Exploring Social Security Cases and Outcomes

What To Do If You Can't Complete Your Community Service Requirement

by Marie Caldwell

It's common for judges to order people convicted of DUIs to complete several hours of community service. Although this can help a person escape jail time, sometimes it may be difficult for an individual to complete the required volunteer work due to lifestyle conflicts or a lack of opportunities. If you're having a hard time getting your service hours in, here are a couple of things you can do to resolve the issue.

Enroll in Virtual Volunteering

Many times the reason people have difficulty completing their community services hours is because of transportation issues.
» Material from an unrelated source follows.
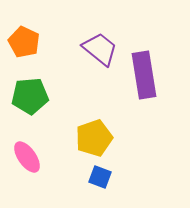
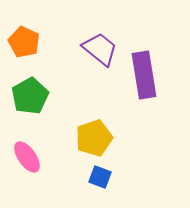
green pentagon: rotated 24 degrees counterclockwise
Getting to and from the volunteer site may prove too challenging, particularly for those who had their licenses revoked due to their DUI convictions.

An alternative option to doing your community service hours at a physical site is to see if the courts will let you do virtual volunteering. This type of volunteering is done over the internet and can involve anything from completing data entry work to helping charities fundraise by making calls to potential donors. Since the work is done online (or over the phone), you can complete it anywhere you have access to a computer or telephone and anytime you're available.
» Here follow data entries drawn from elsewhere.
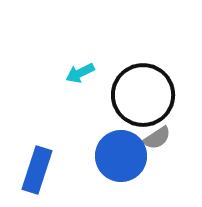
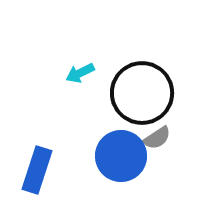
black circle: moved 1 px left, 2 px up
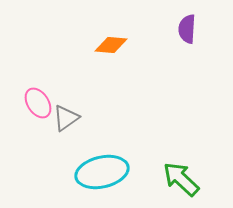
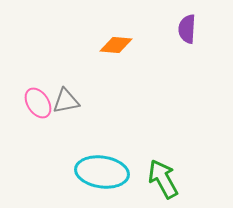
orange diamond: moved 5 px right
gray triangle: moved 17 px up; rotated 24 degrees clockwise
cyan ellipse: rotated 21 degrees clockwise
green arrow: moved 18 px left; rotated 18 degrees clockwise
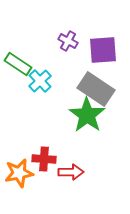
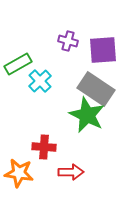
purple cross: rotated 12 degrees counterclockwise
green rectangle: rotated 64 degrees counterclockwise
green star: rotated 9 degrees counterclockwise
red cross: moved 12 px up
orange star: rotated 20 degrees clockwise
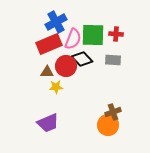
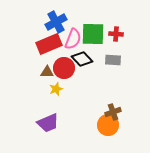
green square: moved 1 px up
red circle: moved 2 px left, 2 px down
yellow star: moved 2 px down; rotated 16 degrees counterclockwise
Unfortunately, this option may not be available in all jurisdictions, and you typically must obtain approval before signing up for this type of community service. Contact your attorney about whether the court accepts virtual volunteering to avoid wasting your time and effort on something that'll ultimately be rejected.

Buy Out Community Service Hours

If completing community service is absolutely impossible for you, one way you can eliminate it altogether is to pay for the hours. Many courts provide defendants with the option to buy community service hours. Essentially, you would pay a fee per hour of community service and the number of hours you purchased would be deducted from the total amount you need to serve.

For instance, you are sentenced to 10 hours of community service but you buy out 3. You would only need to complete 7 hours of onsite or online service to fulfill your obligation.

The amount charged to buy hours varies from state to state, and you may be limited in the number of hours you can purchase. You may only be able to buy out up to 50 percent of your community service hours, for example. Either talk to your attorney about this option or look up the buy out requirements online for your jurisdiction to figure out how the program works and the best way to use it to achieve your end goal.